The claim in the title seems very plausible since the characteristic function "characterizes" or determines the distribution of $X$, but I don't know how to derive it. There is a similar result for the characteristic functions of two Random variables, eg here, but I'm not sure if it could be deduced from that.

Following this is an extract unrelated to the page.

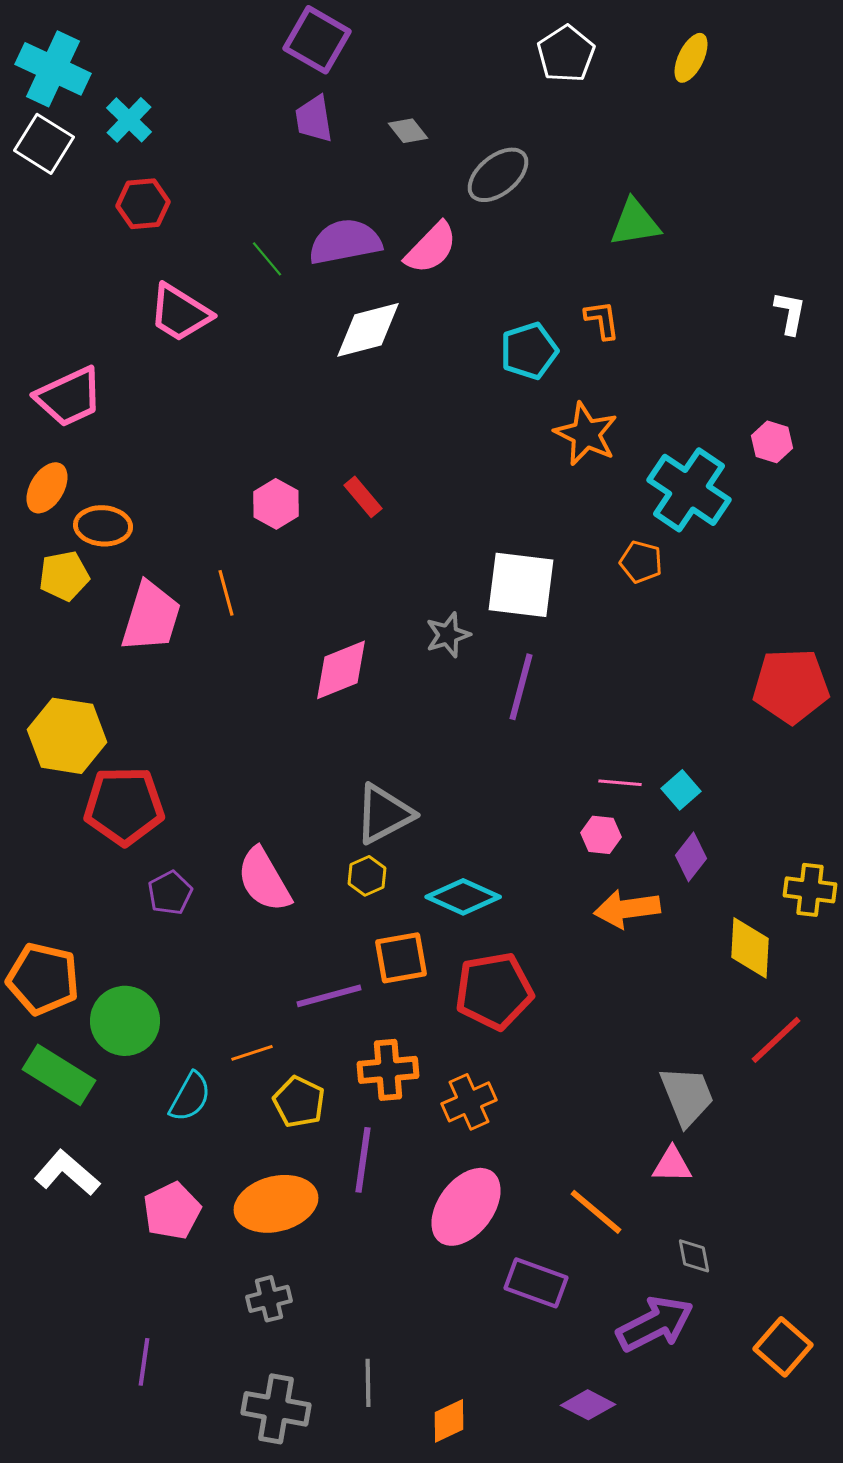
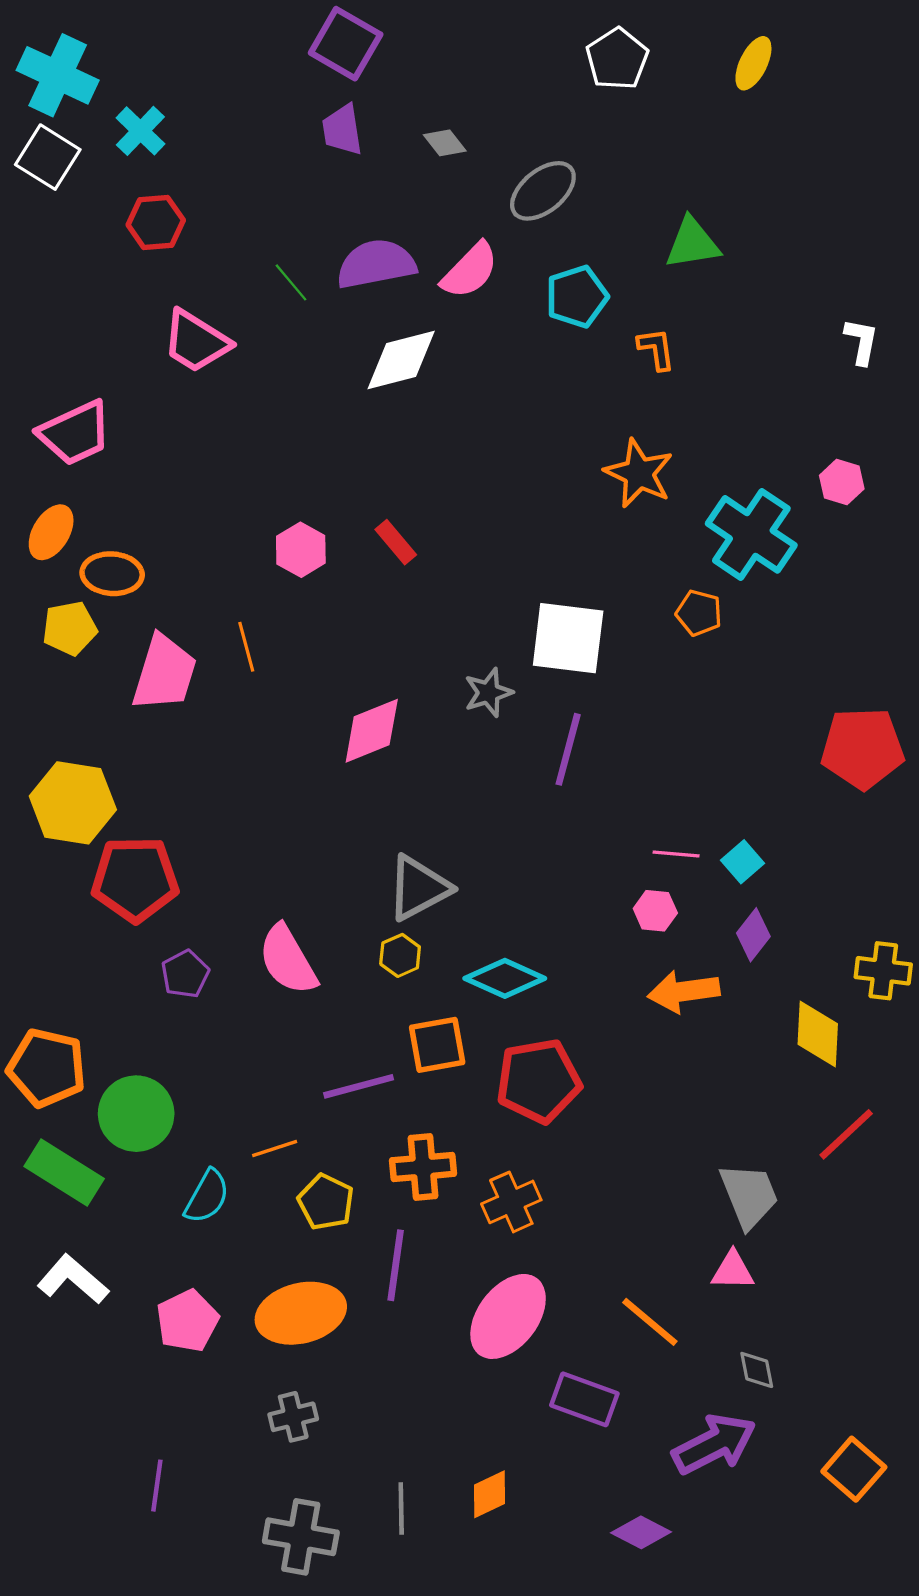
cyan pentagon: (529, 351) -> (577, 297), moved
orange diamond: (449, 1421) -> (489, 1494), moved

Any help would be appreciated!
On
Reading my own post one year later I would supply the following answer. From Kac's theorem, to prove independence of $X $ and $1_F $ it would be sufficient to prove that for any $s,t \in \mathbb R^d $ we have that
$$E[e^{i \langle (X, 1_F), (s,t) \rangle}]= E[e^{i \langle X , s \rangle } ]E[e^{i \langle 1_F , t \rangle } ] $$
But since $e^{i \langle 1_F , t \rangle } = 1_{F^C } + 1_F e^{i\sum_{i=1} ^d t_i} $ and $e^{i \langle (X, 1_F), (s,t) \rangle}= 1_{F^C } e^{i \langle X, s \rangle} + 1_F e^{i \langle X, s \rangle}e^{i\sum_{i=1} ^d t_i} $ - from the fact that expectation is additive and we may "move out" constants proving the condition in the title of the question would be sufficient.

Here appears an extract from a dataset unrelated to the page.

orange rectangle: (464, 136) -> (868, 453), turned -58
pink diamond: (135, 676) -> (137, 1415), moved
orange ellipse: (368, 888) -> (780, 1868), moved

If $Z$ is any bounded function measurable with respect to $\mathcal F$ then $Z$ is a uniform limit of simple functions measurable with respect to $\mathcal F$. From this it follows that $Ee^{i\langle x, X \rangle } e^{i\langle y, Y \rangle } =Ee^{i\langle x, X \rangle } Ee^{i\langle y, Y \rangle}$ for all $x,y$ and for all $\mathcal F$ measurable random variable $Y$. It follows that $X$ is independent of $Y$ for all $\mathcal F$ measurable random variable $Y$.